◆ TASK REQUIREMENTS: Keep the pictures out and restate every record exactly.

*** MATERIALS PROVIDED ***

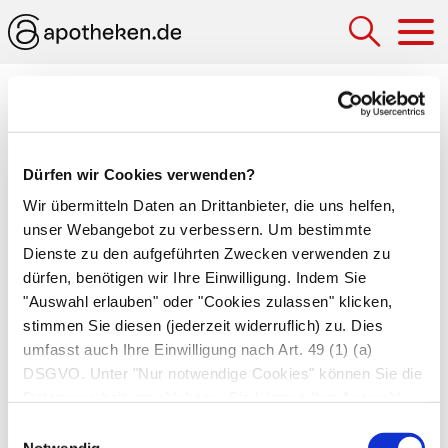
Hau
Medizinlexikon
Bissflügelaufnahme
Dürfen wir Cookies verwenden?
Röntgenaufnahme der seitlichen Zähne und des
Wir übermitteln Daten an Drittanbieter, die uns helfen,
angrenzenden Zahnhalteapparats. Der
unser Webangebot zu verbessern. Um bestimmte
verwendete
Zahnfilm
besitzt Papierflügel, auf die
Dienste zu den aufgeführten Zwecken verwenden zu
dürfen, benötigen wir Ihre Einwilligung. Indem Sie
der Patient während der Aufnahme beißt. Eine
"Auswahl erlauben" oder "Cookies zulassen" klicken,
Bissflügelaufnahme ordnet der Zahnarzt an, um
stimmen Sie diesen (jederzeit widerruflich) zu. Dies
Karies
und Erkrankungen des
umfasst auch Ihre Einwilligung nach Art. 49 (1) (a)
Zahnhalteapparats im Seitenzahnbereich
DSGVO. Unter "Nur notwendige Cookies" können Sie die
(
Parodontitis
) zu erkennen bzw. den Erfolg von
Datenverarbeitung ablehnen. Sie können Ihre Auswahl
Behandlungen nachzuvollziehen.
jederzeit unter "Privatsphäre“ am Seitenende ändern.
Einwilligungsauswahl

*** End of MATERIALS PROVIDED ***

◆ EXERCISE RESPONSE:
Hau
Medizinlexikon
Bissflügelaufnahme
Dürfen wir Cookies verwenden?
Röntgenaufnahme der seitlichen Zähne und des
Wir übermitteln Daten an Drittanbieter, die uns helfen,
angrenzenden Zahnhalteapparats. Der
unser Webangebot zu verbessern. Um bestimmte
verwendete
Zahnfilm
besitzt Papierflügel, auf die
Dienste zu den aufgeführten Zwecken verwenden zu
dürfen, benötigen wir Ihre Einwilligung. Indem Sie
der Patient während der Aufnahme beißt. Eine
"Auswahl erlauben" oder "Cookies zulassen" klicken,
Bissflügelaufnahme ordnet der Zahnarzt an, um
stimmen Sie diesen (jederzeit widerruflich) zu. Dies
Karies
und Erkrankungen des
umfasst auch Ihre Einwilligung nach Art. 49 (1) (a)
Zahnhalteapparats im Seitenzahnbereich
DSGVO. Unter "Nur notwendige Cookies" können Sie die
(
Parodontitis
) zu erkennen bzw. den Erfolg von
Datenverarbeitung ablehnen. Sie können Ihre Auswahl
Behandlungen nachzuvollziehen.
jederzeit unter "Privatsphäre“ am Seitenende ändern.
Einwilligungsauswahl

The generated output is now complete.